__THE PROBLEM__. Leave no picture in, and give every entry again exactly.

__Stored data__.
+++
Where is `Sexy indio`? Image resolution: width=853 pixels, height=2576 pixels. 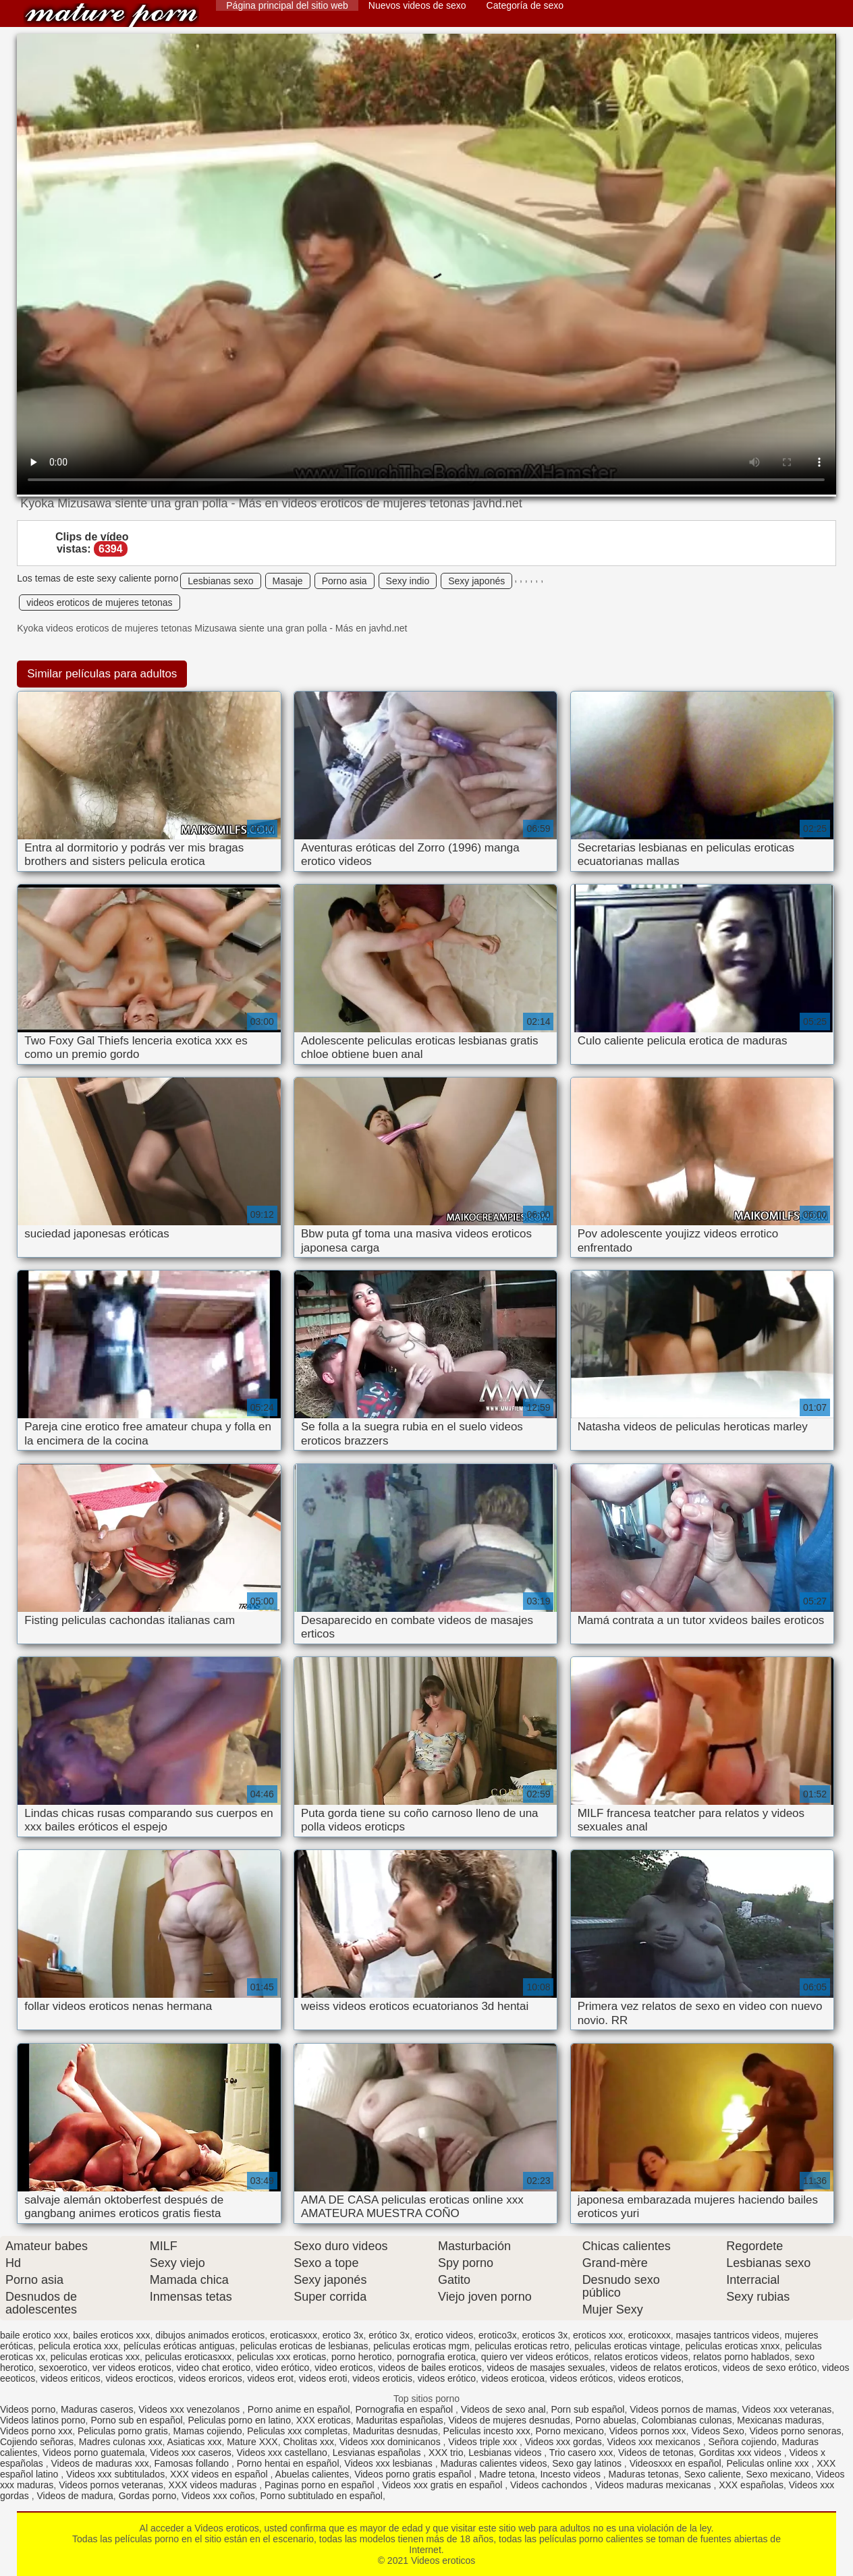
Sexy indio is located at coordinates (408, 581).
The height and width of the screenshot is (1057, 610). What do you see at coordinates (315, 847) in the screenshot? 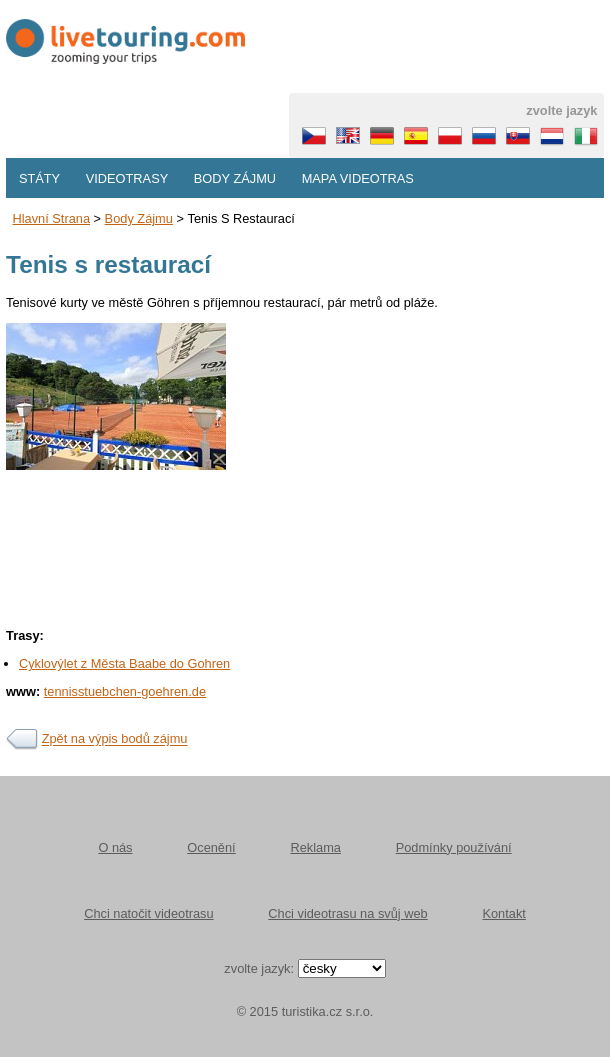
I see `Reklama` at bounding box center [315, 847].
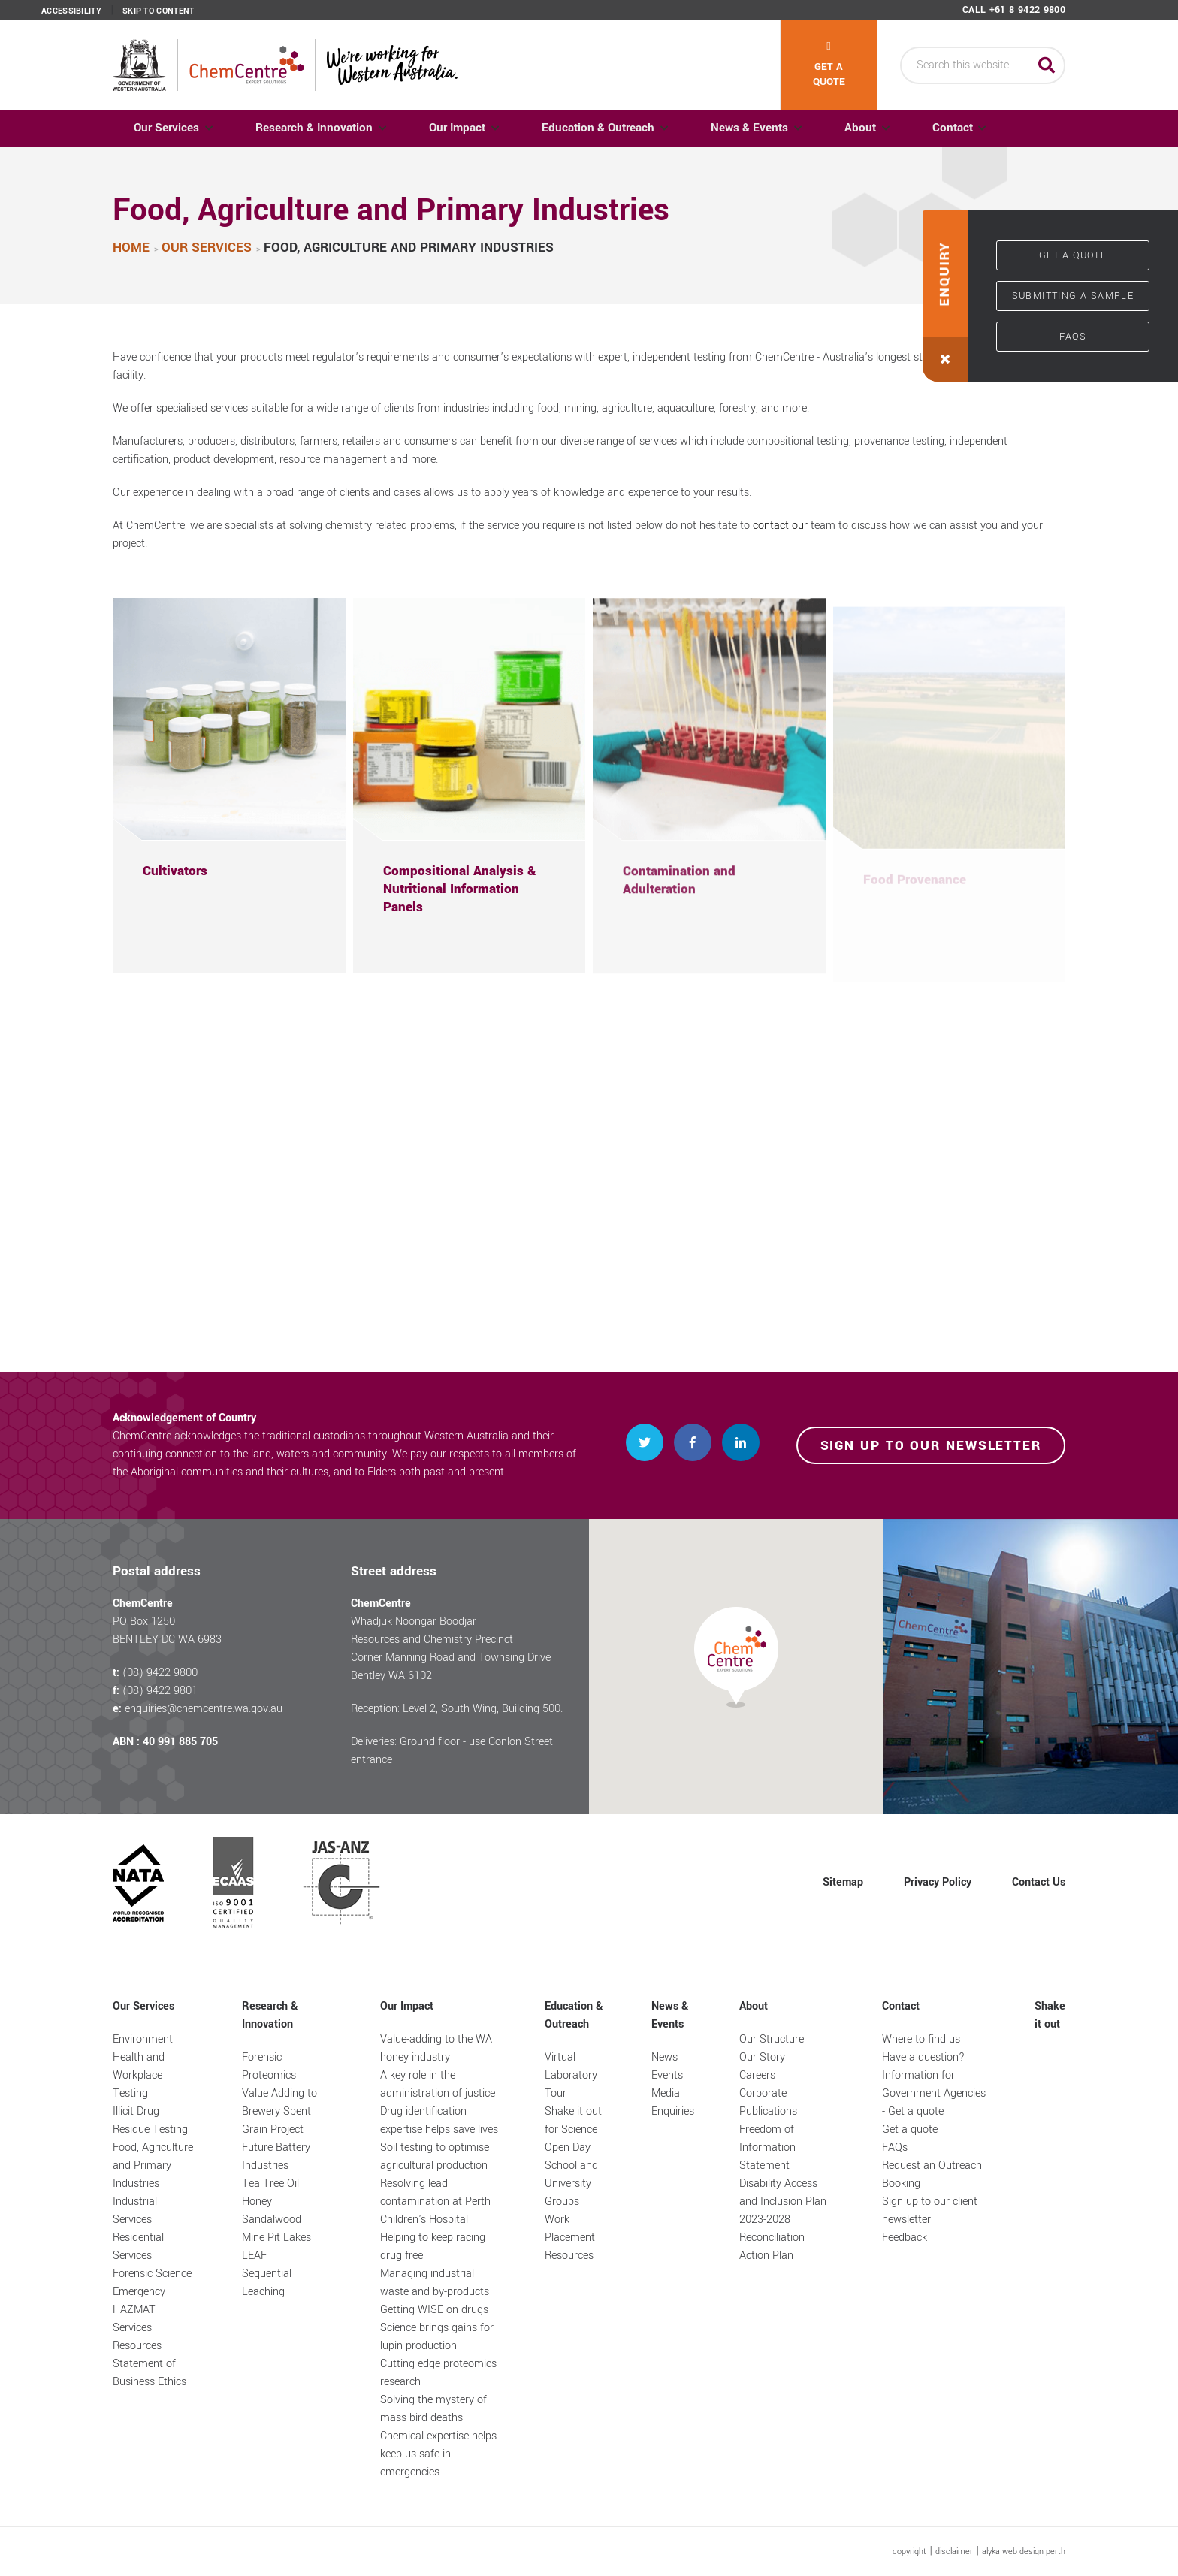 This screenshot has height=2576, width=1178. I want to click on Value Adding to Brewery Spent Grain Project, so click(279, 2111).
+++
__RESPONSE TO THE EXERCISE__.
Where is `Sexy indio`? Image resolution: width=853 pixels, height=2576 pixels. 
Sexy indio is located at coordinates (408, 581).
The height and width of the screenshot is (1057, 610). What do you see at coordinates (315, 847) in the screenshot? 
I see `Reklama` at bounding box center [315, 847].
 This screenshot has height=2576, width=1178. I want to click on Value Adding to Brewery Spent Grain Project, so click(279, 2111).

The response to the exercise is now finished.